-- Dataset follows --

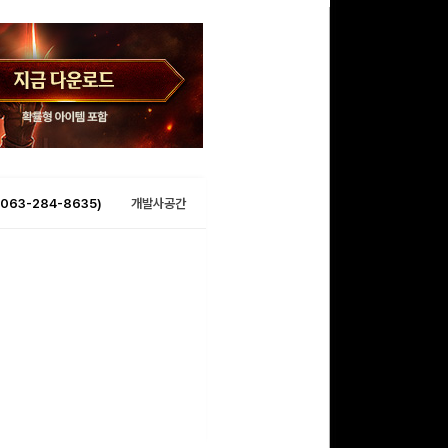
063-284-8635)
개발사공간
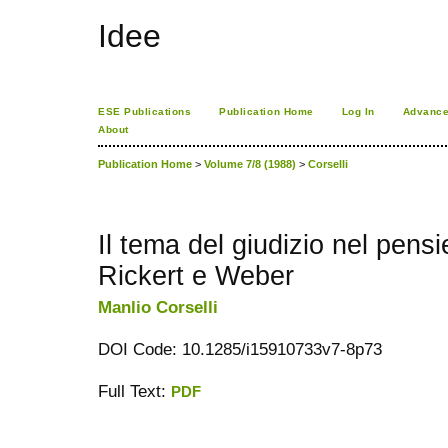
Idee
ESE Publications
Publication Home
Log In
Advance
About
Publication Home
>
Volume 7/8 (1988)
>
Corselli
Il tema del giudizio nel pens
Rickert e Weber
Manlio Corselli
DOI Code: 10.1285/i15910733v7-8p73
Full Text:
PDF
ویزای استارتاپ
کاغذ a4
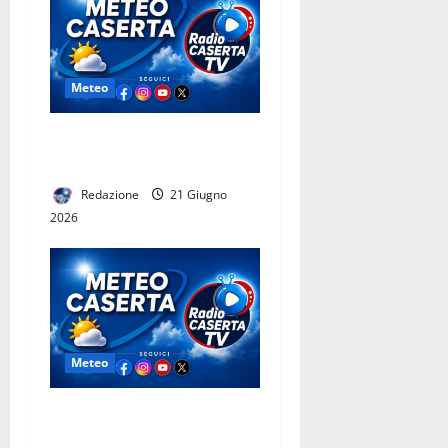
Meteo
Caserta, previsioni meteo
22 Giugno
Redazione
21 Giugno
2026
Meteo
Caserta, previsioni meteo 21
Giugno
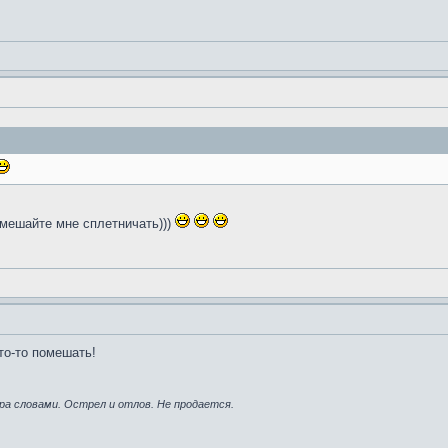
 мешайте мне сплетничать)))
о-то помешать!
ра словами. Острел и отлов. Не продается.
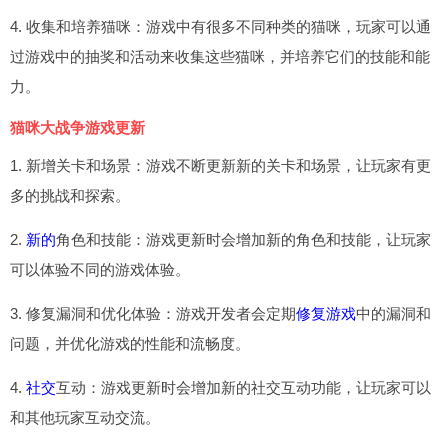
4. 收集和培养猫咪：游戏中有很多不同种类的猫咪，玩家可以通
过游戏中的抽奖和活动来收集这些猫咪，并培养它们的技能和能
力。
猫咪大战争游戏更新
1. 新增关卡和场景：游戏不断更新新的关卡和场景，让玩家有更
多的挑战和探索。
2.
新的
角色和技能：游戏更新时会增加新的角色和技能，让玩家
可以体验不同的游戏体验。
3. 修复漏洞和优化体验：游戏开发者会定期
修复游戏
中的漏洞和
问题，并优化游戏的性能和流畅度。
4.
社交
互动：游戏更新时会增加新的社交互动功能，让玩家可以
和其他玩家互动交流。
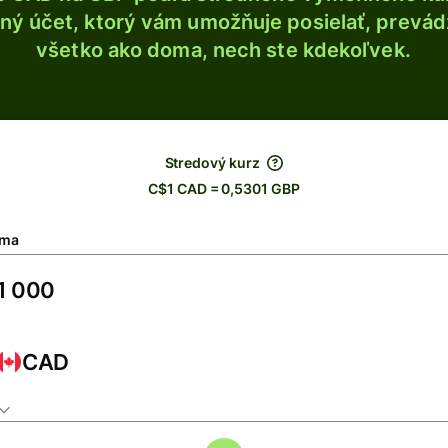
ý účet, ktorý vám umožňuje posielať, prevádza
všetko ako doma, nech ste kdekoľvek.
Stredový kurz
C$1 CAD = 0,5301 GBP
ma
CAD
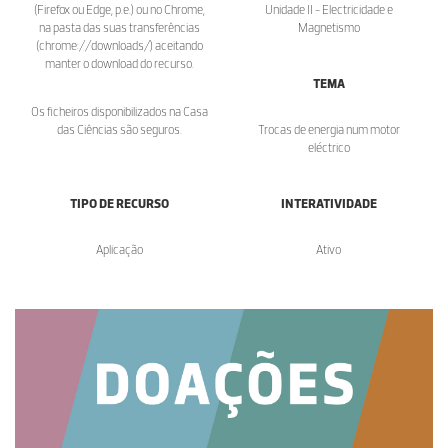
(Firefox ou Edge, p.e.) ou no Chrome,
Unidade II - Electricidade e
na pasta das suas transferências
Magnetismo
(chrome://downloads/) aceitando
manter o download do recurso.
TEMA
Os ficheiros disponibilizados na Casa
das Ciências são seguros.
Trocas de energia num motor
eléctrico
TIPO DE RECURSO
INTERATIVIDADE
Aplicação
Ativo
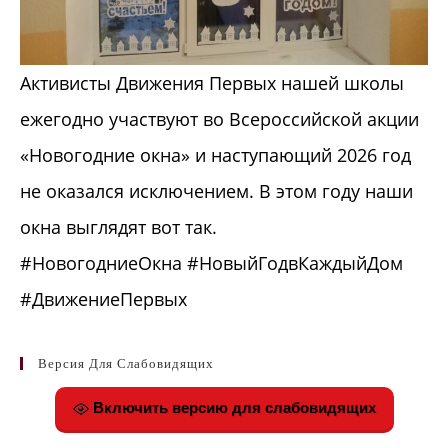
Активисты Движения Первых нашей школы
ежегодно участвуют во Всероссийской акции
«Новогодние окна» и наступающий 2026 год
не оказался исключением. В этом году наши
окна выглядят вот так.
#НовогодниеОкна #НовыйГодвКаждыйДом
#ДвижениеПервых
Версия Для Слабовидящих
Включить версию для слабовидящих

-- Dataset concluded --

With the pictures left out, write out all of the data exactly.

§ **Final answer**
063-284-8635)
개발사공간
Idee
ESE Publications
Publication Home
Log In
Advance
About
Publication Home
>
Volume 7/8 (1988)
>
Corselli
Il tema del giudizio nel pens
Rickert e Weber
Manlio Corselli
DOI Code: 10.1285/i15910733v7-8p73
Full Text:
PDF
ویزای استارتاپ
کاغذ a4
Meteo
Caserta, previsioni meteo
22 Giugno
Redazione
21 Giugno
2026
Meteo
Caserta, previsioni meteo 21
Giugno
 мешайте мне сплетничать)))
о-то помешать!
ра словами. Острел и отлов. Не продается.
4. 收集和培养猫咪：游戏中有很多不同种类的猫咪，玩家可以通
过游戏中的抽奖和活动来收集这些猫咪，并培养它们的技能和能
力。
猫咪大战争游戏更新
1. 新增关卡和场景：游戏不断更新新的关卡和场景，让玩家有更
多的挑战和探索。
2.
新的
角色和技能：游戏更新时会增加新的角色和技能，让玩家
可以体验不同的游戏体验。
3. 修复漏洞和优化体验：游戏开发者会定期
修复游戏
中的漏洞和
问题，并优化游戏的性能和流畅度。
4.
社交
互动：游戏更新时会增加新的社交互动功能，让玩家可以
和其他玩家互动交流。
ý účet, ktorý vám umožňuje posielať, prevádza
všetko ako doma, nech ste kdekoľvek.
Stredový kurz
C$1 CAD = 0,5301 GBP
ma
CAD
(Firefox ou Edge, p.e.) ou no Chrome,
Unidade II - Electricidade e
na pasta das suas transferências
Magnetismo
(chrome://downloads/) aceitando
manter o download do recurso.
TEMA
Os ficheiros disponibilizados na Casa
das Ciências são seguros.
Trocas de energia num motor
eléctrico
TIPO DE RECURSO
INTERATIVIDADE
Aplicação
Ativo
Активисты Движения Первых нашей школы
ежегодно участвуют во Всероссийской акции
«Новогодние окна» и наступающий 2026 год
не оказался исключением. В этом году наши
окна выглядят вот так.
#НовогодниеОкна #НовыйГодвКаждыйДом
#ДвижениеПервых
Версия Для Слабовидящих
Включить версию для слабовидящих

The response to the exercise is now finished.